You can get an idea of where they were, when after an apparently long trip of self-searching Fukuyama expresses this as an epiphany: "Good governance, which involves not just democracy but also the rule of law and economic development, is critical to a host of outcomes we desire ...."

Actually, that is the outcome we should desire. But he never really gets the point, because this "democracy" of which he speaks is a top-down version provided by the "benevolent hegemon," i.e., the U.S. Real democracy never penetrates his thinking.

In the category of strange discoveries:

Neoconservatism was begun by a cadre of New York intellectuals in the late 1930s and early 1940s, many of whom started out as Trotskyites. Being disillusioned by Stalin's dictatorship, they extracted lessons and applied them to the pragmatic liberalism that informed this country's development from FDR until Reagan.

Later in the piece, Fukuyama identifies a position articulated by Neocon authors as "Leninist." "They believed that history can be pushed along with the right application of power and will. Leninism was a tragedy in its Bolshevik version, and it has returned as a farce when practiced by the United States."

He does point out that Americans who wanted to defend the country from nuclear attack – Jackson Democrats, he calls them – do not have the same appetite for a war to promote Democracy for the godless, or at least Falwell-less.

The "benevolent hegemony" which I always assumed was an affectation of arrogance invisible to its practitioners is actually a conscious program. The following is a tenet from one of the texts: "It is precisely because American foreign policy is infused with an unusually high degree of morality that other nations find they have less to fear from its otherwise daunting power."

Obviously this was written before the Iraq War, but still ... can it be that where I assumed was a cynical and ruthless pursuit of parochial interests was instead this Pollyana foolishness?

No. It can't be. This intellectual base is so weak that it rose to power only on the strength of Texas Oil and a corporate coup d'etat led by Dubya and Cheney. Any theoretical pretensions are simply a fig leaf to cover the Right's doing what it wants to do because it has the power to do it. It is similar to Reagan and Supply Side economics. Supply Side is a totally fatuous proposition based on the idea that the only incentives that work are big incentives for those already at the top. But Reagan wanted to spend himself silly and cut taxes at the same time, so he raised the Laffer Curve from the back of a napkin to national policy. (The Laffer Curve described how cutting taxes can increase revenue. Don't Laff, Dubya is blowing the same smoke today.)

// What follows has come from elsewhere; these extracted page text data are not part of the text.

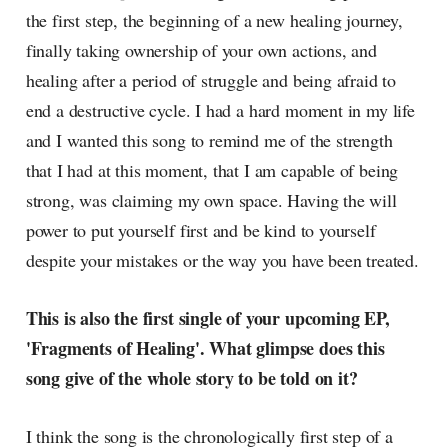
the first step, the beginning of a new healing journey,
finally taking ownership of your own actions, and
healing after a period of struggle and being afraid to
end a destructive cycle. I had a hard moment in my life
and I wanted this song to remind me of the strength
that I had at this moment, that I am capable of being
strong, was claiming my own space. Having the will
power to put yourself first and be kind to yourself
despite your mistakes or the way you have been treated.
This is also the first single of your upcoming EP,
'Fragments of Healing'. What glimpse does this
song give of the whole story to be told on it?
I think the song is the chronologically first step of a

Near the end of the piece, Fukuyama rises to the full extent of his professorial frame and announces, "Neoconservatism, as both a political symbol and a body of thought, has evolved into something I can no longer support." Then he trots off down the anchor chain and into the dockside warehouses.

I have the feeling that he didn't know this wouldn't work only because up till now nobody has been dumb enough to try it.